My plan was to start this month with a 65-mile week followed by a 70-mile week, which would have been a nice block in my aerobic base for the months ahead. I hit the 65-mile week without much trouble, but around 41 miles into the second week, I could feel my body really breaking down, and my paces were suffering. I think I did a little too much running on the soft surfaces, challenging muscles that weren’t strong enough to handle that type of volume. I decided to pull in the reigns and cap the week at 62 miles.
Even though I hadn’t hit my mileage goals, I got in some decent workouts and had a few encouraging runs throughout the 14-day span. On May 5th, I put in just over 15 hilly miles in the mud on Battle Road in Concord. I held 6:48 pace for the run while staying relaxed and never leaving my aerobic zone. On May 10th, I hit 5:05 pace for a hard 1.2 mile fartlek burst during a workout at Millenium Park in West Roxbury. And on May 15th, I was able to crank out a nice 15k fartlek around 6:10 pace on a bike path in Providence.
But as a whole, I haven’t been recovering well from these runs, and even though I’m arguably training at my highest level yet, I haven’t felt strong during my workouts. The “feeling” of running fast is just as important as your times, because it means your body is firing on all cylinders and adapting to the stress of training. I feel like I’ve been searching for that feeling for the past two months, and I still haven’t found it.
So I used this past week to pull back and let my body absorb some of the training I had done over that two-week block. The rest did my body good, as I noticed my energy levels returning to normal around Thursday. I was expecting to run somewhere around 16:15-16:25 on Saturday at a local 5k, thinking my mileage would carry me to a solid performance. But I was nowhere even close to that, finishing in 17:11. Considering I had run almost that exact time during a speed workout two months ago, I was pretty pissed. My legs felt like they were in quicksand the entire race.
What’s become abundantly clear these past two months is that more than most runners, I need speed work to run near my best. I’m a slow-twitcher all the way, and no matter how strong my heart and lungs are, they simply aren’t enough to carry me through races. I was 43 seconds off of my 5k PR on Saturday, and that’s a tough pill to swallow.
As tempted as I am to drive down to track right now and start cranking out 400s, I need to continue looking at things from a long-term perspective. I’m hoping to peak on July 17th for a local half marathon, so I won’t be introducing interval work until at least the second week of June. It’s rough having to wait, but I’m not ignorant enough to think I can do eight weeks of intervals without crashing and burning.

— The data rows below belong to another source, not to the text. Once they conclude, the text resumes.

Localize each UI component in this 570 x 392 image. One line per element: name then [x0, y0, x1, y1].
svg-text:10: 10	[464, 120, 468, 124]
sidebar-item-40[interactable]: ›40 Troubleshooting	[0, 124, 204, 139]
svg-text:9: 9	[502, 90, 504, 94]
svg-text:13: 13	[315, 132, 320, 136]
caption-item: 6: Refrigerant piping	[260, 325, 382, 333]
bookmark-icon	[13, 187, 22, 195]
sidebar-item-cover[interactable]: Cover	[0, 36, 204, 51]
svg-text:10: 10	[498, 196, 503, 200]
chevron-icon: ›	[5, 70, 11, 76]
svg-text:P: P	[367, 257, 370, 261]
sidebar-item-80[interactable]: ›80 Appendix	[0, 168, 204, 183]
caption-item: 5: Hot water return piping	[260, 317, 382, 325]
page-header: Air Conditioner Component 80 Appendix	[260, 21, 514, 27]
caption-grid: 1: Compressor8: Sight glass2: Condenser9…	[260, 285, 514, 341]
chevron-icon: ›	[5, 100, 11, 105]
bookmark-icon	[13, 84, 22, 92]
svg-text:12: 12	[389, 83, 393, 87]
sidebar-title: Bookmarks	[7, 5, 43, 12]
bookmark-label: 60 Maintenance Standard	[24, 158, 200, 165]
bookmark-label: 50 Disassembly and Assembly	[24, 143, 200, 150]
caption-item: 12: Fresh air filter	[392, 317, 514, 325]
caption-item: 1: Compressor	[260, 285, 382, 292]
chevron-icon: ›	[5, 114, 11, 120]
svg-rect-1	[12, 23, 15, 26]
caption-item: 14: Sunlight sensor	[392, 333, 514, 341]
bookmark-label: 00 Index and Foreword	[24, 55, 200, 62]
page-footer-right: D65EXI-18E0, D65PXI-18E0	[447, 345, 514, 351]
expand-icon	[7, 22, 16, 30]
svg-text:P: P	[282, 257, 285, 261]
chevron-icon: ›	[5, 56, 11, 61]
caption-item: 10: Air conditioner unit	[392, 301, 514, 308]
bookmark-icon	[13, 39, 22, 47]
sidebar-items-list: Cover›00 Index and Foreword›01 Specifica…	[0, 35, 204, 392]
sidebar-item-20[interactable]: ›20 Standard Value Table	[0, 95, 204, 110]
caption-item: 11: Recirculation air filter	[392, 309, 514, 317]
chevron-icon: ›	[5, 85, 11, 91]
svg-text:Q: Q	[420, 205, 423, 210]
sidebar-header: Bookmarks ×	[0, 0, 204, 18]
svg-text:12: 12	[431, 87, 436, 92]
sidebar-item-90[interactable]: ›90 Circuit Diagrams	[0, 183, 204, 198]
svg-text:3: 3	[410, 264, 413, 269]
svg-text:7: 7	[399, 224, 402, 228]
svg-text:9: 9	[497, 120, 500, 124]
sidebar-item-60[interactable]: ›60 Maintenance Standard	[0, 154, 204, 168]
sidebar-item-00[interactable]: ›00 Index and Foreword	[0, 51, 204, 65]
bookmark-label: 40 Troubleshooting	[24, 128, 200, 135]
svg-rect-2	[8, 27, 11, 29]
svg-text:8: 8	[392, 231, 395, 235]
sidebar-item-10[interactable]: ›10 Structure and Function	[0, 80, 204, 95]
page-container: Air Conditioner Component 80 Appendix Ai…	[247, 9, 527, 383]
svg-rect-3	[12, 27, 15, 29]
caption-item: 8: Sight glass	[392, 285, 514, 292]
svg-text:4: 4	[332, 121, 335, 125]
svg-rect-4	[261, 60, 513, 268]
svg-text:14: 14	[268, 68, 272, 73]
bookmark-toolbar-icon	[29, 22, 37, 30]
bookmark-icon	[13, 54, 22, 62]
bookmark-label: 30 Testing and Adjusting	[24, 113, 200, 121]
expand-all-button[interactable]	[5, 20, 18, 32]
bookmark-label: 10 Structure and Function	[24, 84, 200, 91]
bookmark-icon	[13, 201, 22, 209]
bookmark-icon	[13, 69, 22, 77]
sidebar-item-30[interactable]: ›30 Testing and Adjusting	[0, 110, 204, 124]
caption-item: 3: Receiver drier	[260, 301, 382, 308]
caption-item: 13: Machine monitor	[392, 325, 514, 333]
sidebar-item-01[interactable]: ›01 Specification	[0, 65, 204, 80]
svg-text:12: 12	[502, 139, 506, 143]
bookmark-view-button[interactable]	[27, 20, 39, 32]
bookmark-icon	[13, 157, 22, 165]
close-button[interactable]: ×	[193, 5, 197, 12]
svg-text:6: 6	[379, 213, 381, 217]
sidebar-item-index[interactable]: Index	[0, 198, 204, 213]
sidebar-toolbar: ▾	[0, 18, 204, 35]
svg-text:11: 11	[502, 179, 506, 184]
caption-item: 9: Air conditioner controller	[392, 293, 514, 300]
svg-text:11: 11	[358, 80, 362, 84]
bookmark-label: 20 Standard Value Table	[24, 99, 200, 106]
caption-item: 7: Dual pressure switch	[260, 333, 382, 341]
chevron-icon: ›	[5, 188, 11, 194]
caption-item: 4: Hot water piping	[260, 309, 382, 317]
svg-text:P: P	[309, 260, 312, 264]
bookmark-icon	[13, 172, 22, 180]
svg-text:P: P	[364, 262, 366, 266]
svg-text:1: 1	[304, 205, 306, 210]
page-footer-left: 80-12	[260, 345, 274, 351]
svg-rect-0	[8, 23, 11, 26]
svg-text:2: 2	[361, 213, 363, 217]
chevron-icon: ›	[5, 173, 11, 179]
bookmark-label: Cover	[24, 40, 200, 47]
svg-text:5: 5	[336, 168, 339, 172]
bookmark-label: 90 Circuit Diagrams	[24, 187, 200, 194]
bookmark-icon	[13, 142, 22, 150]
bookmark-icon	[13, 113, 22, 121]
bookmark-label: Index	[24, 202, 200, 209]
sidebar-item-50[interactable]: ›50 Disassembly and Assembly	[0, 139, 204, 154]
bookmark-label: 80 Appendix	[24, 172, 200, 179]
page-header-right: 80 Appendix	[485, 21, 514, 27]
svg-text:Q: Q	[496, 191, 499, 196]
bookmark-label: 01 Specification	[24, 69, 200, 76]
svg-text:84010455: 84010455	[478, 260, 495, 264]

So with that mindset, I have a couple of weeks before my hard training starts. My lungs and heart are already there – now it’s just about getting my legs up to speed.

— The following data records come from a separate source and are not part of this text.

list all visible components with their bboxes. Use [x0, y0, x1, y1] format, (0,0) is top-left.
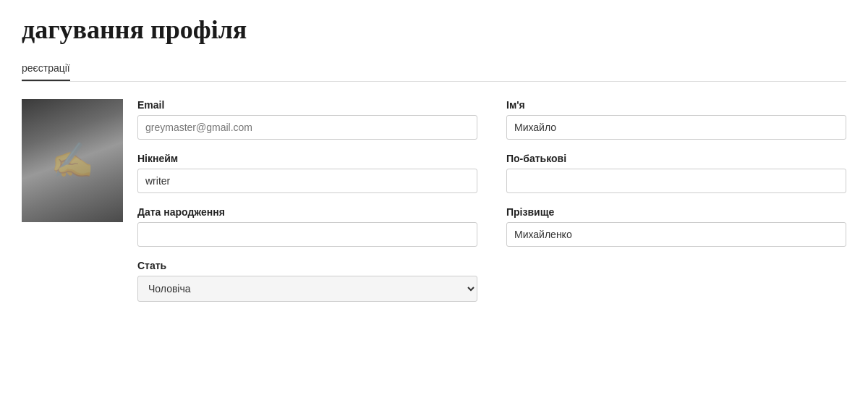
middle-name-label: По-батькові [506, 153, 846, 164]
gender-select[interactable]: Чоловіча Жіноча [137, 276, 477, 302]
first-name-group: Ім'я [506, 99, 846, 140]
first-name-label: Ім'я [506, 99, 846, 111]
avatar-section [22, 99, 123, 315]
left-column: Email Нікнейм Дата народження Стать Чоло… [137, 99, 477, 315]
page-container: дагування профіля реєстрації Email Нікне… [0, 0, 868, 329]
first-name-input[interactable] [506, 115, 846, 140]
tab-registration[interactable]: реєстрації [22, 56, 70, 81]
email-input[interactable] [137, 115, 477, 140]
middle-name-group: По-батькові [506, 153, 846, 193]
birth-date-group: Дата народження [137, 206, 477, 247]
birth-date-label: Дата народження [137, 206, 477, 218]
avatar [22, 99, 123, 222]
last-name-input[interactable] [506, 222, 846, 247]
nickname-group: Нікнейм [137, 153, 477, 193]
email-label: Email [137, 99, 477, 111]
gender-group: Стать Чоловіча Жіноча [137, 260, 477, 302]
page-title: дагування профіля [22, 14, 846, 45]
tabs-bar: реєстрації [22, 56, 846, 82]
right-column: Ім'я По-батькові Прізвище [506, 99, 846, 315]
gender-label: Стать [137, 260, 477, 271]
form-layout: Email Нікнейм Дата народження Стать Чоло… [22, 99, 846, 315]
middle-name-input[interactable] [506, 169, 846, 193]
form-section: Email Нікнейм Дата народження Стать Чоло… [137, 99, 846, 315]
last-name-label: Прізвище [506, 206, 846, 218]
nickname-label: Нікнейм [137, 153, 477, 164]
email-group: Email [137, 99, 477, 140]
birth-date-input[interactable] [137, 222, 477, 247]
nickname-input[interactable] [137, 169, 477, 193]
last-name-group: Прізвище [506, 206, 846, 247]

I did some hard hills this morning at Blue Hills, including a 3-minute burst up a 24% grade rocky trail for a Strava CR. This weekend, I’m going to do another 5k to keep my body used to moving at a fast pace (and hopefully take away a result I’m happy with). That will end my strength building period, allowing me to maintain volume next month while I’m busting out 150 meter sprints and 400s on the track to improve my running economy for July 17th.
Even though my footspeed isn’t there right now, I’m still feeling pretty good about my overall training. Since I started training again six weeks ago, I’ve gotten in 317 miles over grass and technical trails and up a lot of hills. The variety of terrain has strengthened my connective tissue and made my legs more powerful. The only missing ingredient is speed work, which is right around the corner.
For the past year, I’ve been running in New Balance Fresh Foam Zantes, which, at 7.6 oz, are among the lightest road shoes on the market. To this day, the shoes still feel fast while providing enough stability to keep my feet and ankles sturdy in potholes and rooty areas of trails. I’m going to continue training in Zantes for the forseeable future.
However, I recently purchased a pair of New Balance 1400s so I could race in something a bit lighter than the Zantes. At 6.5 oz, the 1400s feel light, but they don’t provide the same type of stability you’d get in a regular road training shoe. I also am not of a fan of the shoe’s rigidness, which seems to hold back my springing ability upon contact with the ground. Even the Zantes seem to provide more flexibility and “pop” with each step. I will probably put in a few hundred miles on the 1400s and then try out something else afterwards.